Thank you for your suggestions. Through step-by-step debugging, I found that the slow backpropagation was related to the large computational graph. There are two places in the code that greatly extend the computational graph.
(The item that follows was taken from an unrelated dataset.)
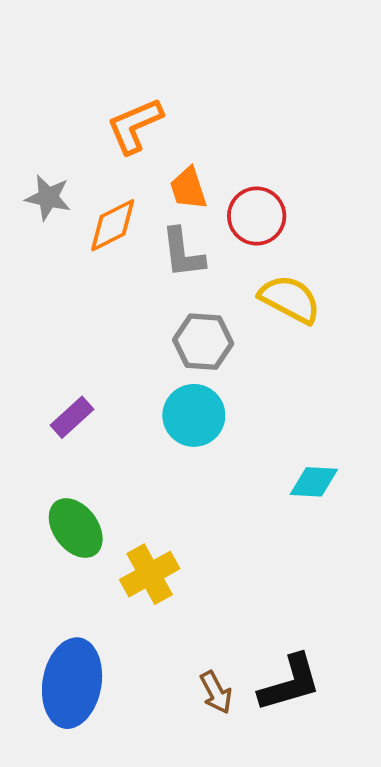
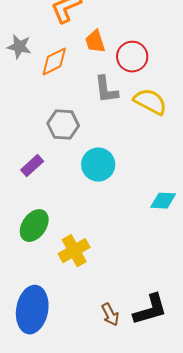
gray L-shape: (183, 253) -> (106, 90), moved
gray hexagon: (203, 342) -> (63, 125), moved
green ellipse: (76, 528) -> (34, 226), turned 72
The first is
center_x = center_x.unsqueeze(1)
center_y = center_y.unsqueeze(1)
center = torch.cat((center_x,center_y), 1).unsqueeze(1).repeat(1,W*H,1)
scale = scale.unsqueeze(1).repeat(1,H*W).unsqueeze(2).repeat(1,1,2)
base_grid = base_grid*scale/2
base_grid = base_grid+center
which can be replaced by
center_x = center_x.unsqueeze(1)
center_y = center_y.unsqueeze(1)
# center = torch.cat((center_x,center_y), 1).unsqueeze(1).repeat(1,W*H,1)
# scale = scale.unsqueeze(1).repeat(1,H*W).unsqueeze(2).repeat(1,1,2)
center = torch.cat((center_x,center_y), 1)
scale = scale
base_grid = base_grid*scale/2.
base_grid = base_grid+center
The repeat operation will greatly expand the computational graph.
Other is
h = homo.unsqueeze(1).repeat(1, W*H, 1, 1)
temp1 = (h[:, :, 0, 0] * base_grid[:, :, 0] + h[:, :, 0, 1] * base_grid[:, :, 1] + h[:, :, 0, 2])
temp2 = (h[:, :, 2, 0] * base_grid[:, :, 0] + h[:, :, 2, 1] * base_grid[:, :, 1] + h[:, :, 2, 2])
u1 = temp1 / temp2
temp3 = (h[:, :, 1, 0] * base_grid[:, :, 0] + h[:, :, 1, 1] * base_grid[:, :, 1] + h[:, :, 1, 2])
temp4 = (h[:, :, 2, 0] * base_grid[:, :, 0] + h[:, :, 2, 1] * base_grid[:, :, 1] + h[:, :, 2, 2])
which can be replaced by
h = homo
temp1 = (h[:, 0, 0] * base_grid[:, :, 0] + h[:, 0, 1] * base_grid[:, :, 1] + h[:, 0, 2])
temp2 = (h[:, 2, 0] * base_grid[:, :, 0] + h[:, 2, 1] * base_grid[:, :, 1] + h[:, 2, 2])
u1 = temp1 / temp2
temp3 = (h[:, 1, 0] * base_grid[:, :, 0] + h[:, 1, 1] * base_grid[:, :, 1] + h[:, 1, 2])
temp4 = (h[:, 2, 0] * base_grid[:, :, 0] + h[:, 2, 1] * base_grid[:, :, 1] + h[:, 2, 2])
SkyAndCloud once asked a similar question which can be seen in link.
In general, it is better not to greatly expand the computational graph during the forward pass, otherwise, it will cause the backward to be slower.